## PROBLEM DESCRIPTION
Go through the records below and copy out every line holding "Aprilia".

## INFORMATION PROVIDED
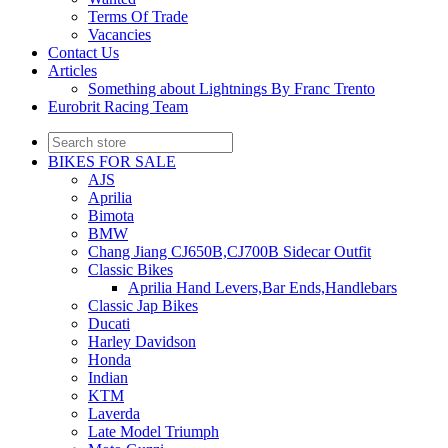
Terms Of Trade
Vacancies
Contact Us
Articles
Something about Lightnings By Franc Trento
Eurobrit Racing Team
BIKES FOR SALE
AJS
Aprilia
Bimota
BMW
Chang Jiang CJ650B,CJ700B Sidecar Outfit
Classic Bikes
Aprilia Hand Levers,Bar Ends,Handlebars
Classic Jap Bikes
Ducati
Harley Davidson
Honda
Indian
KTM
Laverda
Late Model Triumph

## SOLUTION TO THIS EXERCISE
Aprilia
Aprilia Hand Levers,Bar Ends,Handlebars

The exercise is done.